2.0 Why a Constitution Lists Rights
A constitution does more than describe the offices of government. As we saw in Chapter 1, it places limits on what the government can do, and it guarantees citizens the basic conditions of a dignified life. Part III of the Constitution of India is the place where these guarantees are written down. It lists the Fundamental Rights? of every citizen, and it also marks out the limits within which these rights operate.
Over the past six decades, the meaning of rights in India has changed. Some have been narrowed by amendments; many more have been widened by court judgments. By the end of this chapter you will be able to answer four questions:
2.1 The Importance of Rights — Two Real Stories
Two real episodes from Indian history show why having a written list of rights matters — and what happens when those rights are not enforced in time.
2.1.1 The Asian Games Construction Workers (1982)
When New Delhi hosted the Asian Games in 1982, the government engaged contractors to build the flyovers, stadiums and accommodation needed for the event. The contractors brought in thousands of very poor workers from many parts of the country. These migrant workers were housed in poor conditions on the construction sites and were paid less than the minimum wages that the government had itself fixed.
A team of social scientists studied their plight and approached the Supreme Court.
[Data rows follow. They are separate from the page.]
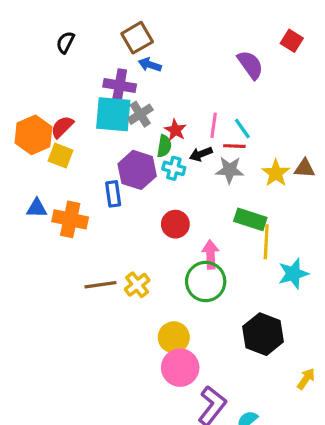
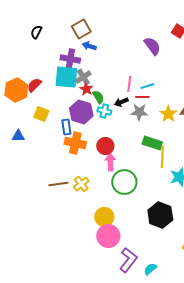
cyan line: (242, 129) -> (147, 86), turned -72
red star: (175, 130) -> (86, 89), moved
green semicircle: (164, 146) -> (98, 97), turned -40
yellow square: (61, 156) -> (41, 114), moved
orange cross: (70, 219) -> (75, 143), moved
pink arrow: (210, 254) -> (110, 162), moved

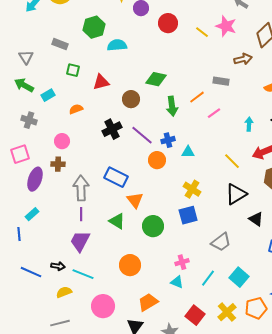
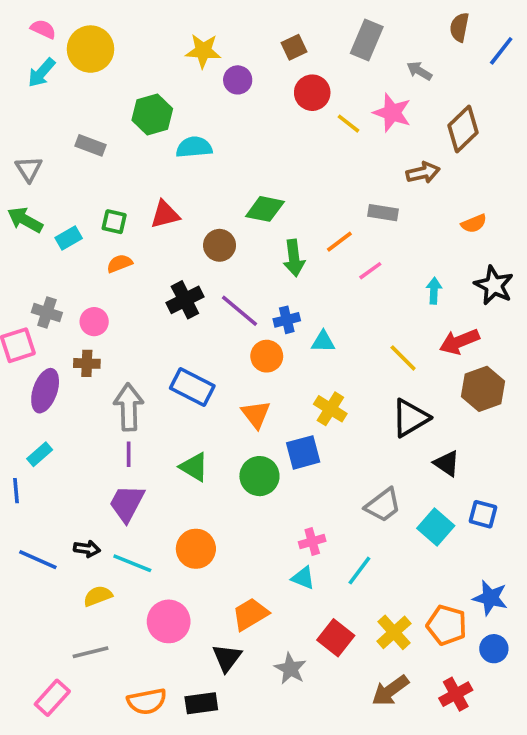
red circle: (168, 23) -> (312, 93), moved
green square: (73, 70) -> (114, 222), moved
gray cross: (29, 120) -> (47, 313), moved
orange triangle: (135, 200) -> (256, 414), moved
blue square: (188, 215) -> (303, 452), moved
orange circle: (130, 265) -> (196, 549), moved
cyan square: (239, 277) -> (436, 527), moved
orange pentagon: (256, 308) -> (447, 625), turned 30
Their argument was constitutionally sharp: making a person work for less than the legally fixed minimum wage amounts to begar? — or forced labour — which is expressly prohibited by Article 23, the Fundamental Right against exploitation. The Court accepted the plea. It directed the government to ensure that the workers received the prescribed wages for the work they had done. Their constitutional right against exploitation gave them justice.
2.1.2 Machal Lalung — 54 Years in Custody
Machal Lalung was 23 when he was arrested in Chuburi village of Morigaon district, Assam. He had been charged with causing grievous injuries. Found mentally too unstable to stand trial, he was sent as an under trial to the Lok Priya Gopinath Bordoloi Mental Hospital in Tezpur. He was treated and recovered. In 1967, and again in 1996, the doctors wrote to the jail authorities saying he was now fit to stand trial.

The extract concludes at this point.